Responses to the pandemic must pay urgent attention to existing geographic cold spots. The City and Guilds report Missing Millions cites a daunting gap in growth since 2011 in high skills jobs between London (23%), Liverpool (9.5%) and Tees Valley (4.5%). It is no surprise that elected mayors and combined authorities are clamouring for more devolution and extended powers over any economic stimulus post-coronavirus. Those general arguments have been repeatedly made by Labour mayors Andy Burnham, Steve Rotheram and others. They now acquire extra force and urgency.
Liam Byrne, Labour’s candidate for West Midlands mayor, has put forward a package of green-centred initiatives for 100,000 new jobs across the region. Dan Jarvis, Labour’s energetic mayor for the Sheffield City region, while welcoming a devolution deal that brings new powers and money, has called on government to learn the lessons of top-down failings. He argued: “What we have across England is still too often delegation, not devolution.” He is right. The asymmetric nature of devolution in England means that any Green New Deal needs far more battalions locally for Ed Miliband’s zero-carbon army – including the TUC, trade unions, local enterprise partnerships, colleges, universities, third and public sectors, businesses, cooperatives and local councils that don’t have the powers of mayors or combined authorities.
Whitehall has too often been lukewarm towards local strategies or trade unions eager to engage with a new green economy. And yet our Lifelong Learning Commission took strong evidence, including from the CWU, GMB and Unite, on this and how the much-lauded but thinly-funded Union Learning Fund (ULF) and its workplace reps could be expanded. We recommended that the ULF funding be fully restored. Now, given the pandemic, both that and its role should be expanded to boost the green agenda locally.
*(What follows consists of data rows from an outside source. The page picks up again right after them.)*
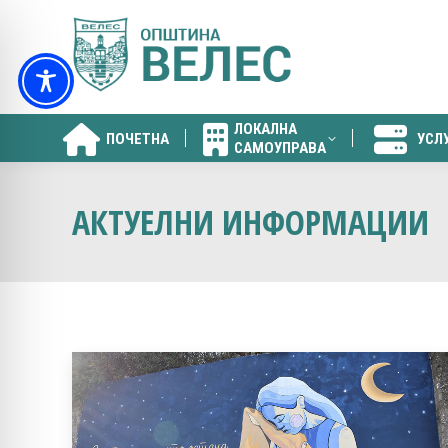
ЛОКАЛНА
ПОЧЕТНА
УСЛ
САМОУПРАВА
ЛОКАЛНА
ПОЧЕТНА
УСЛ
САМОУПРАВА
АКТУЕЛНИ ИНФОРМАЦИИ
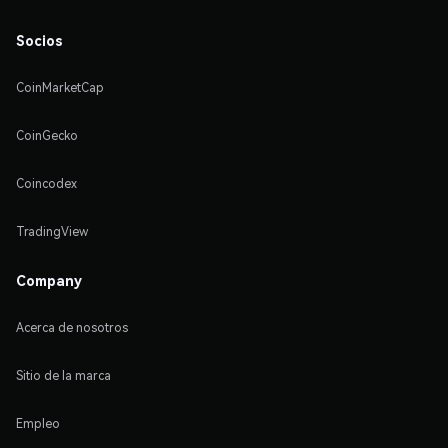
Socios
CoinMarketCap
CoinGecko
Coincodex
TradingView
Company
Acerca de nosotros
Sitio de la marca
Empleo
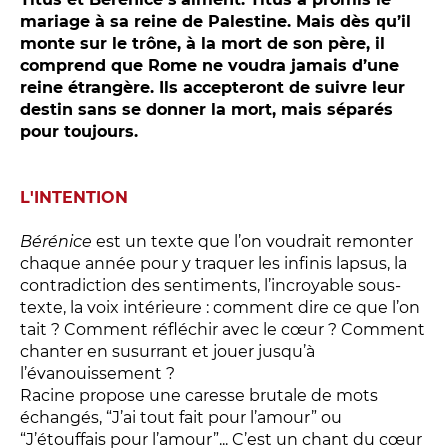
Conversation intime
mariage à sa reine de Palestine. Mais dès qu’il
Les Procès du samedi
monte sur le trône, à la mort de son père, il
Les Jeudis littéraires
comprend que Rome ne voudra jamais d’une
reine étrangère. Ils accepteront de suivre leur
Le Comité de lecture
destin sans se donner la mort, mais séparés
pour toujours.
LES TEMPS FORTS
L'INTENTION
Les Contes d’apéro
Festival de Magie
Bérénice
est un texte que l’on voudrait remonter
chaque année pour y traquer les infinis lapsus, la
Festival de Tragédies
contradiction des sentiments, l’incroyable sous-
texte, la voix intérieure : comment dire ce que l’on
tait ? Comment réfléchir avec le cœur ? Comment
LE PUBLIC
chanter en susurrant et jouer jusqu’à
l’évanouissement ?
VOUS ÊTES...
Racine propose une caresse brutale de mots
échangés, “J’ai tout fait pour l’amour” ou
Enseignant
“J’étouffais pour l’amour”... C’est un chant du cœur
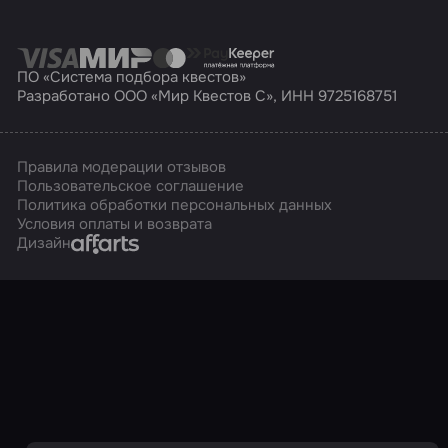
ПО «Система подбора квестов»
Разработано ООО «Мир Квестов С», ИНН 9725168751
Правила модерации отзывов
Пользовательское соглашение
Политика обработки персональных данных
Условия оплаты и возврата
Affarts
Дизайн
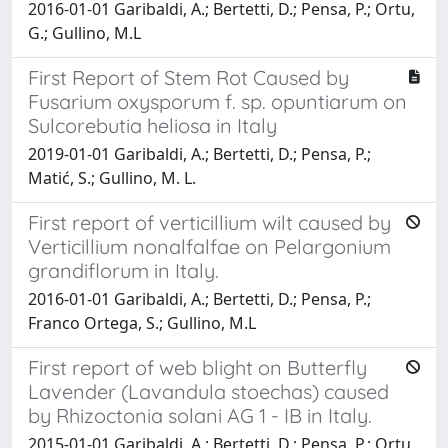
2016-01-01 Garibaldi, A.; Bertetti, D.; Pensa, P.; Ortu,
G.; Gullino, M.L
First Report of Stem Rot Caused by
Fusarium oxysporum f. sp. opuntiarum on
Sulcorebutia heliosa in Italy
2019-01-01 Garibaldi, A.; Bertetti, D.; Pensa, P.;
Matić, S.; Gullino, M. L.
First report of verticillium wilt caused by
Verticillium nonalfalfae on Pelargonium
grandiflorum in Italy.
2016-01-01 Garibaldi, A.; Bertetti, D.; Pensa, P.;
Franco Ortega, S.; Gullino, M.L
First report of web blight on Butterfly
Lavender (Lavandula stoechas) caused
by Rhizoctonia solani AG 1 - IB in Italy.
2015-01-01 Garibaldi, A.; Bertetti, D.; Pensa, P.; Ortu,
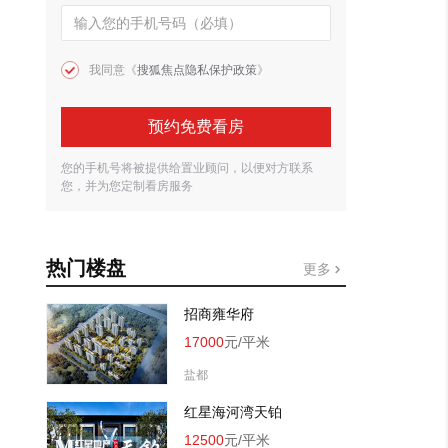
我同意《
搜狐焦点隐私保护政策
》
预约免费看房
您的手机号将被提供给置业顾问，以便对方联系
您，并为您定制看房服务
热门楼盘
更多
招商雍华府
17000
元/平米
盐都
红星海河湾天铂
12500
元/平米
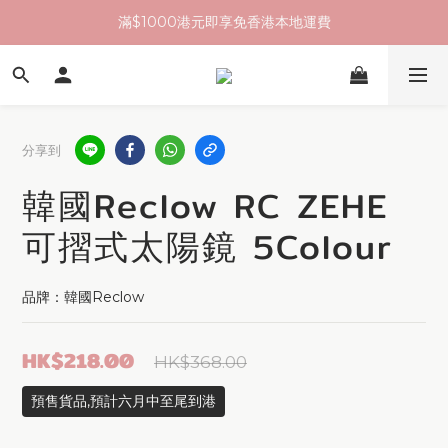
滿$1000港元即享免香港本地運費
分享到
韓國Reclow RC ZEHE
可摺式太陽鏡 5Colour
品牌：韓國Reclow
HK$218.00
HK$368.00
預售貨品,預計六月中至尾到港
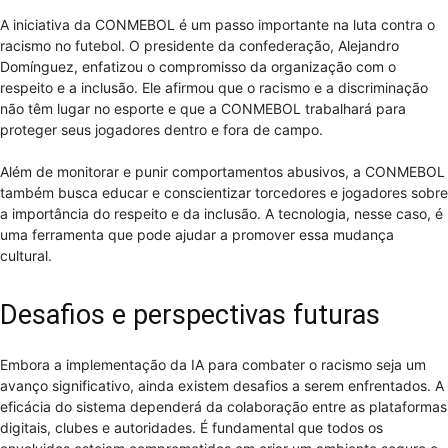
A iniciativa da CONMEBOL é um passo importante na luta contra o
racismo no futebol. O presidente da confederação, Alejandro
Domínguez, enfatizou o compromisso da organização com o
respeito e a inclusão. Ele afirmou que o racismo e a discriminação
não têm lugar no esporte e que a CONMEBOL trabalhará para
proteger seus jogadores dentro e fora de campo.
Além de monitorar e punir comportamentos abusivos, a CONMEBOL
também busca educar e conscientizar torcedores e jogadores sobre
a importância do respeito e da inclusão. A tecnologia, nesse caso, é
uma ferramenta que pode ajudar a promover essa mudança
cultural.
Desafios e perspectivas futuras
Embora a implementação da IA para combater o racismo seja um
avanço significativo, ainda existem desafios a serem enfrentados. A
eficácia do sistema dependerá da colaboração entre as plataformas
digitais, clubes e autoridades. É fundamental que todos os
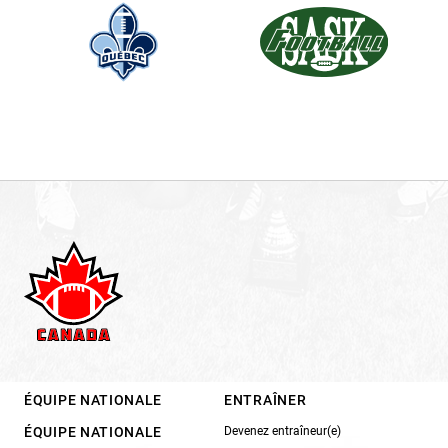
ÉQUIPE NATIONALE
ENTRAÎNER
ÉQUIPE NATIONALE
Devenez entraîneur(e)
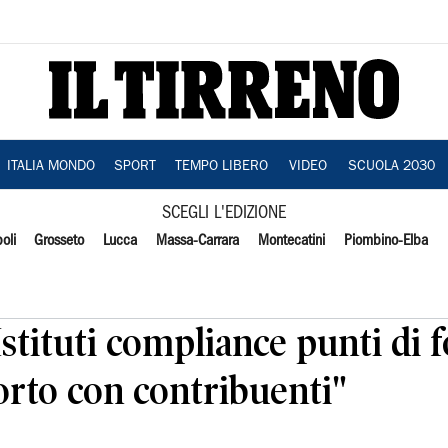
ITALIA MONDO
SPORT
TEMPO LIBERO
VIDEO
SCUOLA 2030
SCEGLI L'EDIZIONE
oli
Grosseto
Lucca
Massa-Carrara
Montecatini
Piombino-Elba
Istituti compliance punti di 
orto con contribuenti"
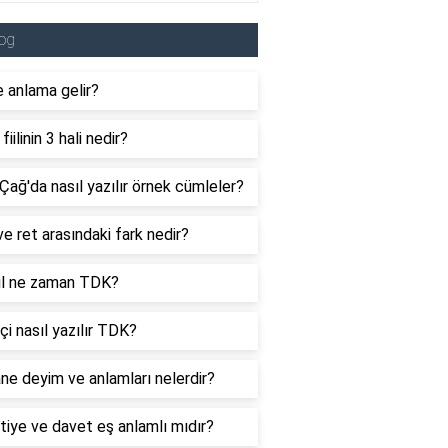
og
 anlama gelir?
fiilinin 3 hali nedir?
Çağ'da nasıl yazılır örnek cümleler?
e ret arasındaki fark nedir?
yıl ne zaman TDK?
içi nasıl yazılır TDK?
ne deyim ve anlamları nelerdir?
iye ve davet eş anlamlı mıdır?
With over 50,000 deaths from coronavirus, we face a multi-faceted UK crisis exceeding the global financial meltdown of 2008 – adding to the challenges of climate change and Brexit. Gordon Brown has written forcefully about the Treasury’s failure to move on from the coronavirus rescue operation to an adequate Budget for recovery. His government’s Future Jobs Fund response to the 2008 economic crisis gave nearly 200,000 18-24 olds six months of experience in jobs that took a number of them into full-time work. A similar – if not greater ambition – is required now.
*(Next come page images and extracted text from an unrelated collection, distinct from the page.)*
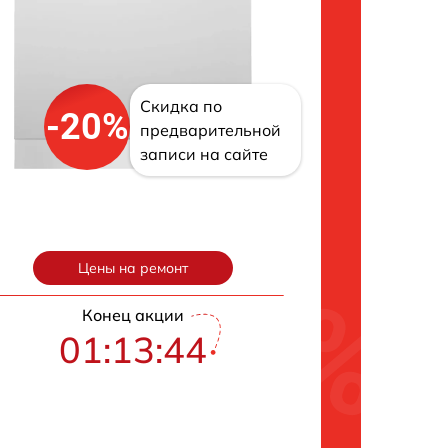
Скидка по
-20%
предварительной
записи на сайте
Цены на ремонт
Конец акции
01:13:43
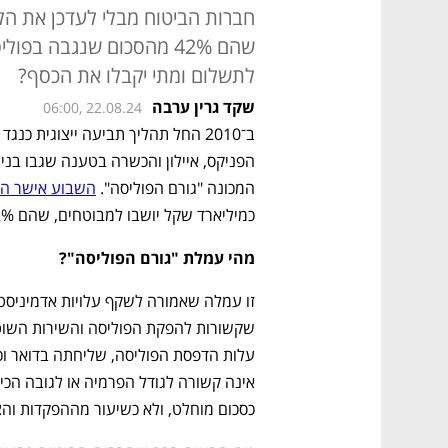
חברות הביטוח מבלי לעדכן את הלק
שהם 42% מהסכום שנגבה בפ
לתשלום ומתי יקבלו את הכסף?
שקד גרין ערבה
06:00, 22.08.24
ב־2010 החל תהליך תביעה ייצוגית כנגד חברות הביטוח מגדל, מנורה מבטחים, הראל, כלל,
המכונה "גורם הפוליסה". 
השבוע אישר ה
כמיליארד שקל יושבו למבוטחים, שהם 42% מהסכום שנגבה בפוליסות.
מהי עמלת "גורם הפוליסה"?
כסכום מוחלט, ולא כשיעור מההפקדות והצ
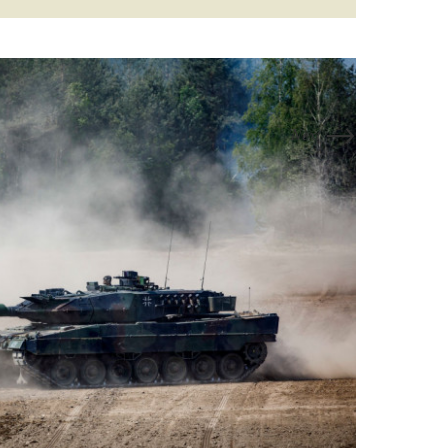
→
Next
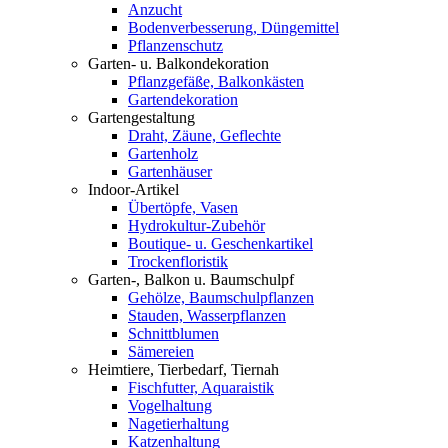
Anzucht
Bodenverbesserung, Düngemittel
Pflanzenschutz
Garten- u. Balkondekoration
Pflanzgefäße, Balkonkästen
Gartendekoration
Gartengestaltung
Draht, Zäune, Geflechte
Gartenholz
Gartenhäuser
Indoor-Artikel
Übertöpfe, Vasen
Hydrokultur-Zubehör
Boutique- u. Geschenkartikel
Trockenfloristik
Garten-, Balkon u. Baumschulpf
Gehölze, Baumschulpflanzen
Stauden, Wasserpflanzen
Schnittblumen
Sämereien
Heimtiere, Tierbedarf, Tiernah
Fischfutter, Aquaraistik
Vogelhaltung
Nagetierhaltung
Katzenhaltung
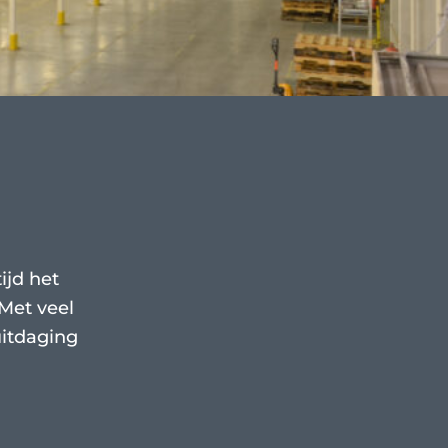
ijd het
Met veel
uitdaging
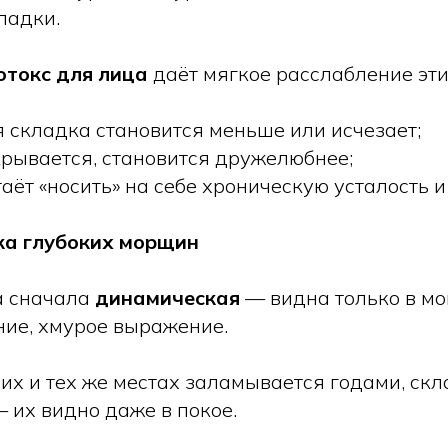
ладки.
отокс для лица
даёт мягкое расслабление эти
 складка становится меньше или исчезает;
крывается, становится дружелюбнее;
аёт «носить» на себе хроническую усталость 
ка глубоких морщин
 сначала
динамическая
— видна только в мо
ние, хмурое выражение.
них и тех же местах заламывается годами, скл
 их видно даже в покое.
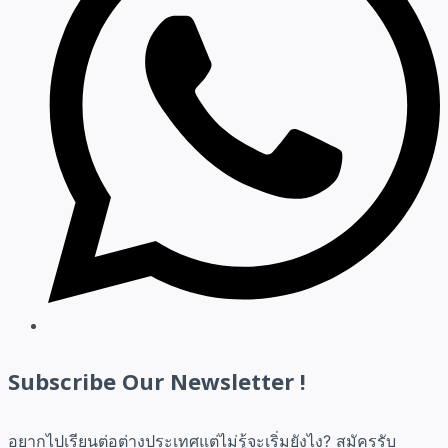
Subscribe Our Newsletter !
อยากไปเรียนต่อต่างประเทศแต่ไม่รู้จะเริ่มยังไง? สมัครรับ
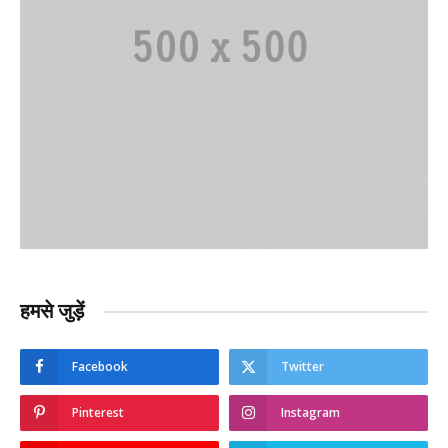
हमसे जुड़ें
Facebook
Twitter
Pinterest
Instagram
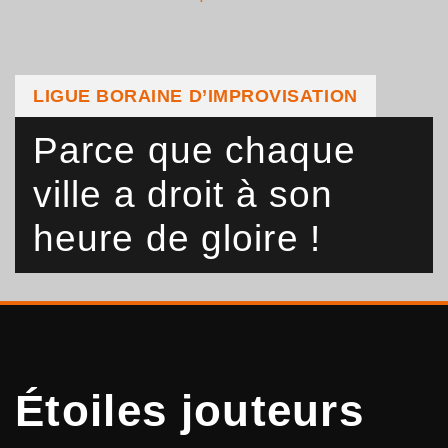
LIGUE BORAINE D’IMPROVISATION
Parce que chaque
ville a droit à son
heure de gloire !
Étoiles jouteurs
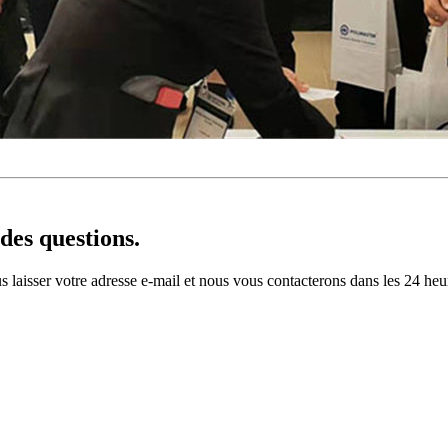
des questions.
s laisser votre adresse e-mail et nous vous contacterons dans les 24 heu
But it must have a long tail. Glib talk about guarantees will be worthless unless we recognise three things. Firstly, demand matters as much as supply, as we discussed in our Lifelong Learning Commission report, with both a decent job and employer and sustainable skills for the individual at the end of that tail – and local partnerships for delivery on the ground. There should be no conflict between rejuvenating people’s quality of life and their community’s hope with the needs of our economy, locally or nationally. A Green New Deal ticks both sets of boxes. If councils, elected mayors and combined authorities have the capacity, competence and vision to take initiatives forward, they should have the chance to do so.
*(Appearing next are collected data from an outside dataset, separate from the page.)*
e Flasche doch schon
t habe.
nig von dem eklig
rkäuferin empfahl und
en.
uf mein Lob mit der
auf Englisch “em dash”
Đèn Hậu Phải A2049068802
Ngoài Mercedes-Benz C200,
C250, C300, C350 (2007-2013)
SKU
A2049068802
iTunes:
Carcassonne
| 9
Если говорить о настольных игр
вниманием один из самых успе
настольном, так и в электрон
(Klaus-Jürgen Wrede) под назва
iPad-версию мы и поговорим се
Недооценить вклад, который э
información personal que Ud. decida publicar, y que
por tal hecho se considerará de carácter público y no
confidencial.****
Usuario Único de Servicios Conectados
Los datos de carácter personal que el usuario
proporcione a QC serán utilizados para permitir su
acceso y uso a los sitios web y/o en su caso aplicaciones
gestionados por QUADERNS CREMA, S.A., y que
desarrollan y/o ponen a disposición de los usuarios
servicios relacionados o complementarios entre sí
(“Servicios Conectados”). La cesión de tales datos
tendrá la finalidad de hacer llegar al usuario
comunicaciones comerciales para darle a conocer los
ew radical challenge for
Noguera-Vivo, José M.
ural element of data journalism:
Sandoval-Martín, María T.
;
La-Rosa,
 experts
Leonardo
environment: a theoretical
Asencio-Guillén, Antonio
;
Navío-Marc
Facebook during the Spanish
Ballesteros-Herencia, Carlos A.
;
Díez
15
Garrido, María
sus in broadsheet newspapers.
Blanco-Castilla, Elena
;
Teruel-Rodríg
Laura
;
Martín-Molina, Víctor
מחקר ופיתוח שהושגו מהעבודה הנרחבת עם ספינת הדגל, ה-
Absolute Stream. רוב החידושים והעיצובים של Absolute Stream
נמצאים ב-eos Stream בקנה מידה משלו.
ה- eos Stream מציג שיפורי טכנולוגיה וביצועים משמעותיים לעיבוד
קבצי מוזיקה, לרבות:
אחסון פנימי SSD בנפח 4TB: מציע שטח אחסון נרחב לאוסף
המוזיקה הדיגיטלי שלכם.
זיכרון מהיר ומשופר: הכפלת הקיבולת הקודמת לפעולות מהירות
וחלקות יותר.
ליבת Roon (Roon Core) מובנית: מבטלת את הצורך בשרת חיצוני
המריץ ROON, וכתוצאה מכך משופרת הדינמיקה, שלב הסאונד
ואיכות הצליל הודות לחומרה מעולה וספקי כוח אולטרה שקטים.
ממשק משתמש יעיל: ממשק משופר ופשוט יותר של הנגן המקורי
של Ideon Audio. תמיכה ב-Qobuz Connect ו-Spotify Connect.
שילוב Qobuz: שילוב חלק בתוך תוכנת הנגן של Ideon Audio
Let some Green New Deal ideas be tried out as local pilots, just as major changes in national policy have been foreshadowed in the past by Labour council initiatives, with some of the Lifelong Learning Commission proposals acting as levers of delivery. Alongside suggestions from other quarters such as the Civic Universities and College of the Future Commission, these offer a roadmap to get us through the coronavirus shockwaves, to rebuilding our society for the 2020s – in which the green agenda must be central.